Shawn Marcell: And you know we just didn’t know that. um I just assumed that we could make digital video and make it you know fast enough and clean enough um to to be useful. um The day we started the company, that was not the case. Now, technology evolved along the way. And what resulted was it just took longer and cost more by the time we actually got to a point where the technology was deployable.

Shawn Marcell: So again, I would just make sure vision, uh, that state of technology or feasibility of technology aligns with vision. That’s probably the big takeaway.

Alejandro Cremades: for So for the people that are listening, Sean, I would love to reach out and say hi. What is the best way for them to do so?

Shawn Marcell: Pardon me.

Alejandro Cremades: For the people that are listening, I would love to reach out to reach out and say hi. What is the best way for them to do so, Sean?
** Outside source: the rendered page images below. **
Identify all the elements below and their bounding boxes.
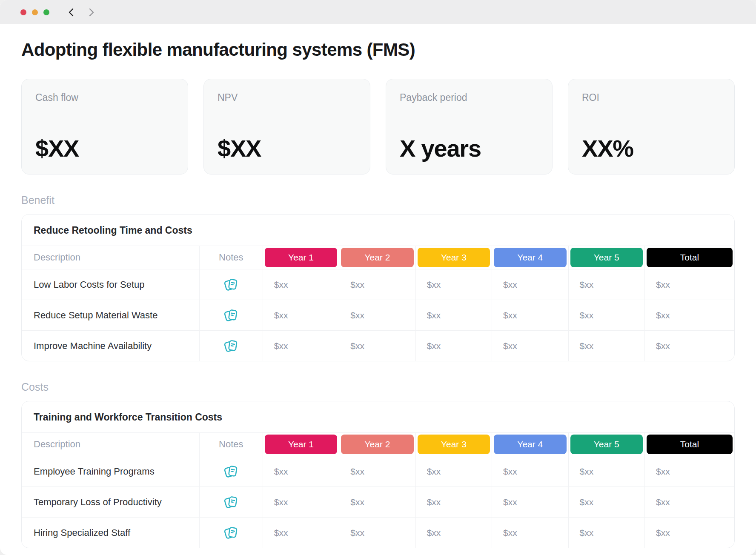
metric-card-roi: ROI XX% — [568, 79, 735, 175]
notes-icon — [223, 524, 240, 541]
table-row: Hiring Specialized Staff $xx $xx $xx $xx… — [22, 517, 734, 548]
value-cell-year5[interactable]: $xx — [568, 456, 644, 486]
year3-pill: Year 3 — [418, 248, 490, 267]
table-header-row: Description Notes Year 1 Year 2 Year 3 Y… — [22, 246, 734, 269]
notes-button[interactable] — [223, 463, 240, 480]
table-title: Training and Workforce Transition Costs — [22, 401, 734, 432]
metric-card-payback-period: Payback period X years — [386, 79, 553, 175]
year1-pill: Year 1 — [265, 248, 337, 267]
value-cell-year2[interactable]: $xx — [339, 300, 415, 330]
value-cell-total[interactable]: $xx — [644, 456, 734, 486]
metric-value: XX% — [582, 134, 721, 162]
value-cell-year1[interactable]: $xx — [263, 269, 339, 300]
value-cell-year2[interactable]: $xx — [339, 518, 415, 548]
notes-button[interactable] — [223, 307, 240, 324]
table-row: Employee Training Programs $xx $xx $xx $… — [22, 456, 734, 486]
value-cell-year2[interactable]: $xx — [339, 269, 415, 300]
metric-card-cash-flow: Cash flow $XX — [21, 79, 188, 175]
notes-button[interactable] — [223, 524, 240, 541]
zoom-window-icon[interactable] — [43, 9, 49, 15]
value-cell-year5[interactable]: $xx — [568, 518, 644, 548]
value-cell-year1[interactable]: $xx — [263, 300, 339, 330]
column-header-description: Description — [22, 433, 199, 456]
costs-table: Training and Workforce Transition Costs … — [21, 401, 735, 548]
page-title: Adopting flexible manufacturing systems … — [21, 40, 735, 60]
value-cell-year3[interactable]: $xx — [415, 518, 492, 548]
value-cell-year3[interactable]: $xx — [415, 269, 492, 300]
metric-cards: Cash flow $XX NPV $XX Payback period X y… — [21, 79, 735, 175]
year2-pill: Year 2 — [341, 248, 413, 267]
value-cell-year1[interactable]: $xx — [263, 487, 339, 517]
value-cell-year5[interactable]: $xx — [568, 487, 644, 517]
notes-button[interactable] — [223, 494, 240, 511]
value-cell-year4[interactable]: $xx — [492, 269, 568, 300]
value-cell-year5[interactable]: $xx — [568, 269, 644, 300]
value-cell-total[interactable]: $xx — [644, 300, 734, 330]
window-titlebar — [0, 0, 756, 24]
value-cell-year5[interactable]: $xx — [568, 300, 644, 330]
value-cell-year5[interactable]: $xx — [568, 331, 644, 361]
row-description[interactable]: Employee Training Programs — [22, 456, 199, 486]
column-header-year5: Year 5 — [568, 433, 644, 456]
notes-button[interactable] — [223, 276, 240, 293]
notes-icon — [223, 276, 240, 293]
notes-icon — [223, 463, 240, 480]
value-cell-year4[interactable]: $xx — [492, 518, 568, 548]
value-cell-year2[interactable]: $xx — [339, 456, 415, 486]
row-description[interactable]: Low Labor Costs for Setup — [22, 269, 199, 300]
value-cell-total[interactable]: $xx — [644, 331, 734, 361]
column-header-description: Description — [22, 246, 199, 269]
metric-label: Payback period — [400, 92, 538, 103]
metric-value: $XX — [218, 134, 356, 162]
close-window-icon[interactable] — [20, 9, 26, 15]
column-header-year1: Year 1 — [263, 433, 339, 456]
value-cell-year4[interactable]: $xx — [492, 300, 568, 330]
notes-button[interactable] — [223, 338, 240, 355]
total-pill: Total — [647, 435, 733, 454]
section-label-benefit: Benefit — [21, 194, 735, 206]
column-header-year4: Year 4 — [492, 246, 568, 269]
table-title: Reduce Retooling Time and Costs — [22, 215, 734, 246]
value-cell-total[interactable]: $xx — [644, 487, 734, 517]
row-description[interactable]: Improve Machine Availability — [22, 331, 199, 361]
row-description[interactable]: Temporary Loss of Productivity — [22, 487, 199, 517]
column-header-year4: Year 4 — [492, 433, 568, 456]
section-label-costs: Costs — [21, 381, 735, 393]
value-cell-year3[interactable]: $xx — [415, 300, 492, 330]
year2-pill: Year 2 — [341, 435, 413, 454]
value-cell-year4[interactable]: $xx — [492, 456, 568, 486]
notes-icon — [223, 338, 240, 355]
metric-card-npv: NPV $XX — [203, 79, 370, 175]
year5-pill: Year 5 — [570, 435, 643, 454]
value-cell-year1[interactable]: $xx — [263, 518, 339, 548]
notes-icon — [223, 494, 240, 511]
total-pill: Total — [647, 248, 733, 267]
value-cell-total[interactable]: $xx — [644, 269, 734, 300]
column-header-year1: Year 1 — [263, 246, 339, 269]
value-cell-year4[interactable]: $xx — [492, 487, 568, 517]
chevron-left-icon — [67, 8, 76, 17]
value-cell-year3[interactable]: $xx — [415, 487, 492, 517]
minimize-window-icon[interactable] — [32, 9, 38, 15]
value-cell-year2[interactable]: $xx — [339, 331, 415, 361]
value-cell-year4[interactable]: $xx — [492, 331, 568, 361]
column-header-total: Total — [644, 433, 734, 456]
back-button[interactable] — [67, 8, 76, 17]
column-header-year3: Year 3 — [415, 246, 492, 269]
value-cell-year3[interactable]: $xx — [415, 331, 492, 361]
page-content: Adopting flexible manufacturing systems … — [0, 40, 756, 548]
column-header-notes: Notes — [199, 246, 263, 269]
forward-button[interactable] — [87, 8, 95, 17]
value-cell-total[interactable]: $xx — [644, 518, 734, 548]
value-cell-year1[interactable]: $xx — [263, 456, 339, 486]
value-cell-year3[interactable]: $xx — [415, 456, 492, 486]
year4-pill: Year 4 — [494, 248, 566, 267]
table-row: Improve Machine Availability $xx $xx $xx… — [22, 330, 734, 361]
year1-pill: Year 1 — [265, 435, 337, 454]
value-cell-year1[interactable]: $xx — [263, 331, 339, 361]
metric-label: NPV — [218, 92, 356, 103]
column-header-year2: Year 2 — [339, 433, 415, 456]
row-description[interactable]: Hiring Specialized Staff — [22, 518, 199, 548]
value-cell-year2[interactable]: $xx — [339, 487, 415, 517]
row-description[interactable]: Reduce Setup Material Waste — [22, 300, 199, 330]
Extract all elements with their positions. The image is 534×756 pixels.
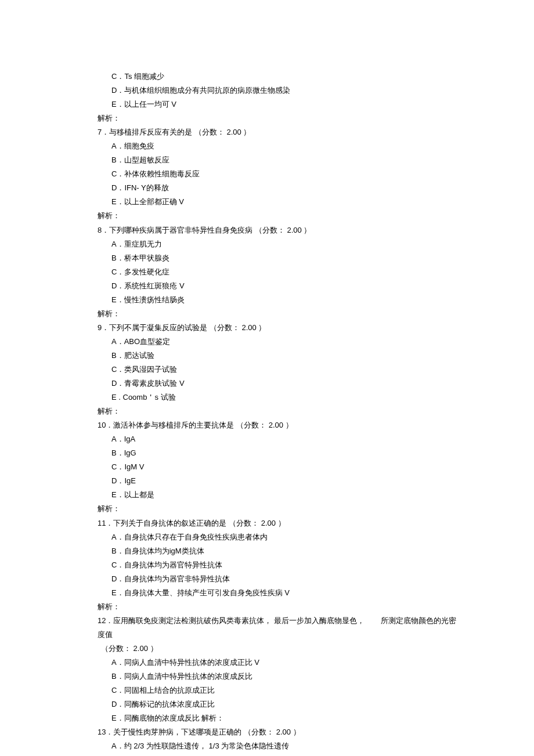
q12-option-c: C．同固相上结合的抗原成正比 xyxy=(98,683,459,697)
q7-option-e: E．以上全部都正确 V xyxy=(98,195,459,209)
q6-option-c: C．Ts 细胞减少 xyxy=(98,70,459,84)
q13-option-a: A．约 2/3 为性联隐性遗传， 1/3 为常染色体隐性遗传 xyxy=(98,739,459,753)
q10-option-c: C．IgM V xyxy=(98,460,459,474)
q10-option-b: B．IgG xyxy=(98,446,459,460)
q9-option-e: E . Coomb＇s 试验 xyxy=(98,390,459,404)
q8-option-c: C．多发性硬化症 xyxy=(98,265,459,279)
q12-stem-line1: 12．应用酶联免疫测定法检测抗破伤风类毒素抗体， 最后一步加入酶底物显色， 所测… xyxy=(98,614,459,642)
q10-option-a: A．IgA xyxy=(98,432,459,446)
q7-stem: 7．与移植排斥反应有关的是 （分数： 2.00 ） xyxy=(98,125,459,139)
q9-option-d: D．青霉素皮肤试验 V xyxy=(98,377,459,390)
q13-stem: 13．关于慢性肉芽肿病，下述哪项是正确的 （分数： 2.00 ） xyxy=(98,725,459,739)
q10-option-d: D．IgE xyxy=(98,474,459,488)
q7-option-d: D．IFN- Y的释放 xyxy=(98,181,459,195)
q11-option-b: B．自身抗体均为igM类抗体 xyxy=(98,544,459,558)
q10-option-e: E．以上都是 xyxy=(98,488,459,502)
q8-option-d: D．系统性红斑狼疮 V xyxy=(98,279,459,293)
q9-option-b: B．肥达试验 xyxy=(98,349,459,363)
q6-option-d: D．与机体组织细胞成分有共同抗原的病原微生物感染 xyxy=(98,84,459,97)
q12-stem-part-a: 12．应用酶联免疫测定法检测抗破伤风类毒素抗体， 最后一步加入酶底物显色， xyxy=(98,616,365,625)
q7-option-c: C．补体依赖性细胞毒反应 xyxy=(98,167,459,181)
q11-analysis: 解析： xyxy=(98,600,459,614)
q8-analysis: 解析： xyxy=(98,307,459,321)
q8-option-a: A．重症肌无力 xyxy=(98,237,459,251)
q11-option-d: D．自身抗体均为器官非特异性抗体 xyxy=(98,572,459,586)
q7-option-a: A．细胞免疫 xyxy=(98,139,459,153)
q8-option-e: E．慢性溃疡性结肠炎 xyxy=(98,293,459,307)
q13-option-b: B．CD4+T细胞受到持续刺激而形成肉芽肿 xyxy=(98,753,459,756)
q12-option-e: E．同酶底物的浓度成反比 解析： xyxy=(98,711,459,725)
q9-option-c: C．类风湿因子试验 xyxy=(98,363,459,377)
q11-option-c: C．自身抗体均为器官特异性抗体 xyxy=(98,558,459,572)
q12-option-a: A．同病人血清中特异性抗体的浓度成正比 V xyxy=(98,656,459,670)
q12-option-b: B．同病人血清中特异性抗体的浓度成反比 xyxy=(98,670,459,683)
q8-stem: 8．下列哪种疾病属于器官非特异性自身免疫病 （分数： 2.00 ） xyxy=(98,223,459,237)
q10-stem: 10．激活补体参与移植排斥的主要抗体是 （分数： 2.00 ） xyxy=(98,418,459,432)
q11-option-e: E．自身抗体大量、持续产生可引发自身免疫性疾病 V xyxy=(98,586,459,600)
q12-option-d: D．同酶标记的抗体浓度成正比 xyxy=(98,697,459,711)
q12-stem-line2: （分数： 2.00 ） xyxy=(98,642,459,656)
q6-option-e: E．以上任一均可 V xyxy=(98,97,459,111)
q11-stem: 11．下列关于自身抗体的叙述正确的是 （分数： 2.00 ） xyxy=(98,516,459,530)
q7-option-b: B．山型超敏反应 xyxy=(98,153,459,167)
q9-option-a: A．ABO血型鉴定 xyxy=(98,335,459,349)
q9-analysis: 解析： xyxy=(98,404,459,418)
q10-analysis: 解析： xyxy=(98,502,459,516)
q6-analysis: 解析： xyxy=(98,111,459,125)
q9-stem: 9．下列不属于凝集反应的试验是 （分数： 2.00 ） xyxy=(98,321,459,335)
q7-analysis: 解析： xyxy=(98,209,459,223)
q8-option-b: B．桥本甲状腺炎 xyxy=(98,251,459,265)
q11-option-a: A．自身抗体只存在于自身免疫性疾病患者体内 xyxy=(98,530,459,544)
Shawn Marcell: Say hi to me.

Alejandro Cremades: Yes.

Shawn Marcell: Oh, um you could find me on ah Instagram. ah You could find me on LinkedIn for sure. um So, you know, either of those two social media platforms are fine.

Alejandro Cremades: and Fantastic.

Shawn Marcell: I actually do check them from time to time or, you know, regularly.

Alejandro Cremades: and amazing Well, hey, well, Sean, well, thank you so much for being on the Dealmaker Show. It has been an absolute honor to have you with us today.

Shawn Marcell: Great. Thank you, Alejandro. It was really great to be here.